EXERCISE MATERIAL: Begin

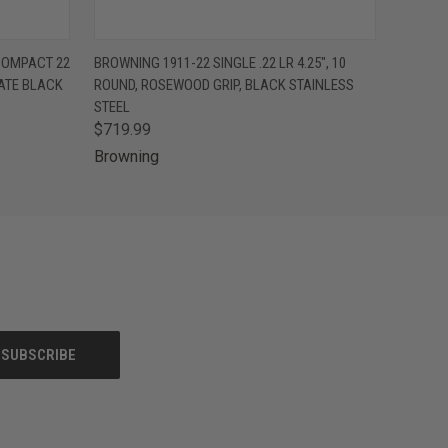
OPTIONS
QUICK VIEW
VIEW OPTIONS
COMPACT 22
BROWNING 1911-22 SINGLE .22 LR 4.25", 10
NATE BLACK
ROUND, ROSEWOOD GRIP, BLACK STAINLESS
STEEL
$719.99
Browning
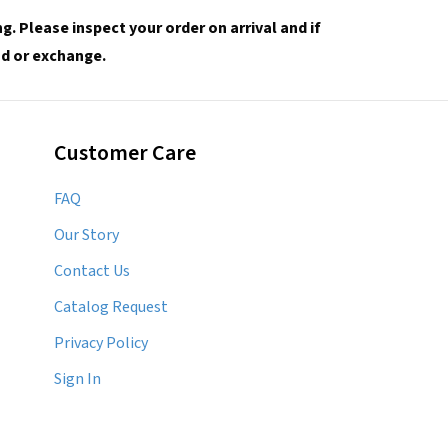
. Please inspect your order on arrival and if
und or exchange.
Customer Care
FAQ
Our Story
Contact Us
Catalog Request
Privacy Policy
Sign In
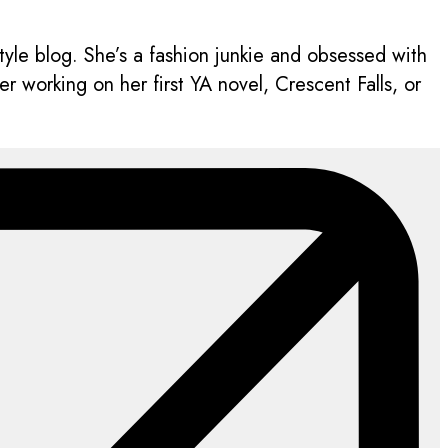
style blog. She’s a fashion junkie and obsessed with
 working on her first YA novel, Crescent Falls, or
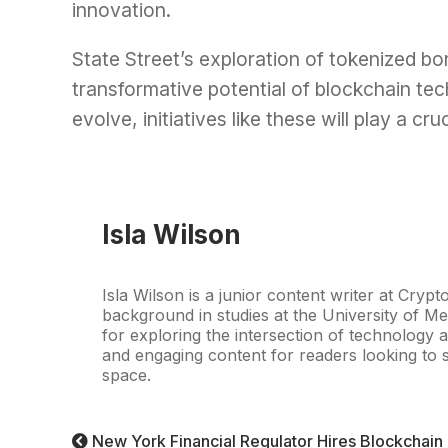
innovation.
State Street’s exploration of tokenized b
transformative potential of blockchain tec
evolve, initiatives like these will play a cru
Isla Wilson
Isla Wilson is a junior content writer at Crypt
background in studies at the University of Me
for exploring the intersection of technology a
and engaging content for readers looking to s
space.
New York Financial Regulator Hires Blockchain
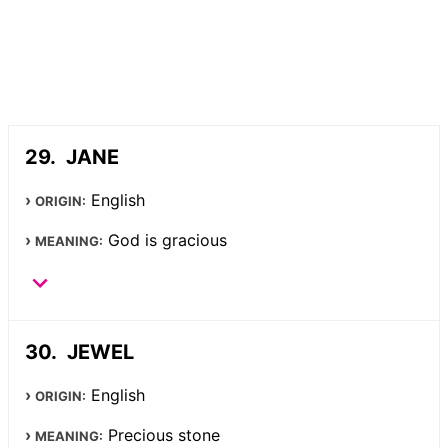
JANE
English
ORIGIN:
God is gracious
MEANING:
JEWEL
English
ORIGIN:
Precious stone
MEANING:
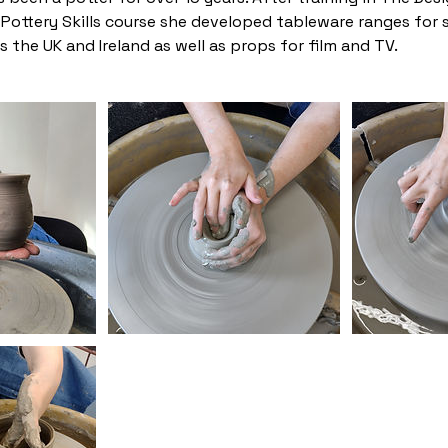
d Pottery Skills course she developed tableware ranges for
 the UK and Ireland as well as props for film and TV.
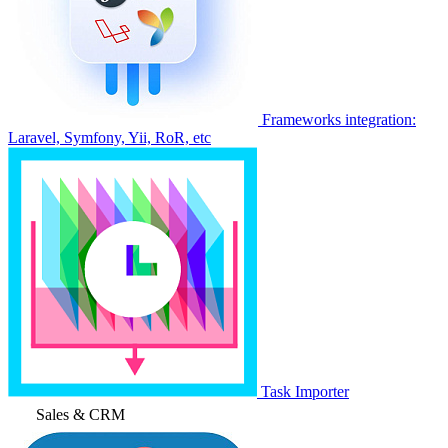
Frameworks integration:
Laravel, Symfony, Yii, RoR, etc
Task Importer
Sales & CRM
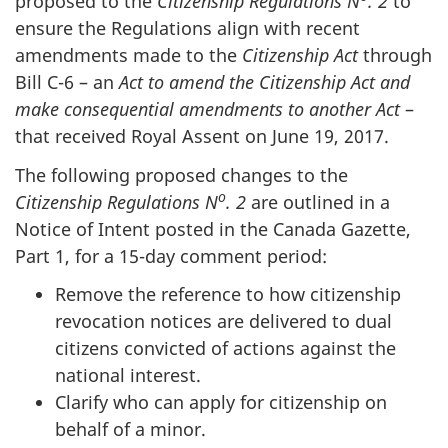
proposed to the
Citizenship Regulations N
. 2
to
ensure the Regulations align with recent
amendments made to the
Citizenship Act
through
Bill C-6
– an
Act to amend the Citizenship Act and
make consequential amendments to another Act
–
that received Royal Assent on June 19, 2017.
The following proposed changes to the
o
Citizenship Regulations N
. 2
are outlined in a
Notice of Intent posted in the Canada Gazette,
Part 1, for a 15-day comment period:
Remove the reference to how citizenship
revocation notices are delivered to dual
citizens convicted of actions against the
national interest.
Clarify who can apply for citizenship on
behalf of a minor.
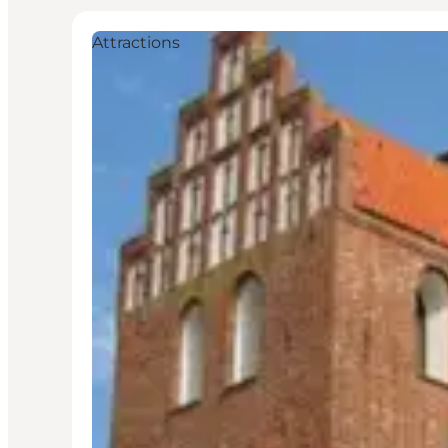
Attractions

EXERCISE MATERIAL: End

Copy out all of the material exactly as written, without its pictures.

OPTIONS
QUICK VIEW
VIEW OPTIONS
COMPACT 22
BROWNING 1911-22 SINGLE .22 LR 4.25", 10
NATE BLACK
ROUND, ROSEWOOD GRIP, BLACK STAINLESS
STEEL
$719.99
Browning
. Please inspect your order on arrival and if
und or exchange.
Customer Care
FAQ
Our Story
Contact Us
Catalog Request
Privacy Policy
Sign In
style blog. She’s a fashion junkie and obsessed with
 working on her first YA novel, Crescent Falls, or
innovation.
State Street’s exploration of tokenized b
transformative potential of blockchain tec
evolve, initiatives like these will play a cru
Isla Wilson
Isla Wilson is a junior content writer at Crypt
background in studies at the University of Me
for exploring the intersection of technology a
and engaging content for readers looking to s
space.
New York Financial Regulator Hires Blockchain
JANE
English
ORIGIN:
God is gracious
MEANING:
JEWEL
English
ORIGIN:
Precious stone
MEANING:
d Pottery Skills course she developed tableware ranges for
 the UK and Ireland as well as props for film and TV.
Frameworks integration:
Laravel, Symfony, Yii, RoR, etc
Task Importer
Sales & CRM
proposed to the
Citizenship Regulations N
. 2
to
ensure the Regulations align with recent
amendments made to the
Citizenship Act
through
Bill C-6
– an
Act to amend the Citizenship Act and
make consequential amendments to another Act
–
that received Royal Assent on June 19, 2017.
The following proposed changes to the
o
Citizenship Regulations N
. 2
are outlined in a
Notice of Intent posted in the Canada Gazette,
Part 1, for a 15-day comment period:
Remove the reference to how citizenship
revocation notices are delivered to dual
citizens convicted of actions against the
national interest.
Clarify who can apply for citizenship on
behalf of a minor.
Attractions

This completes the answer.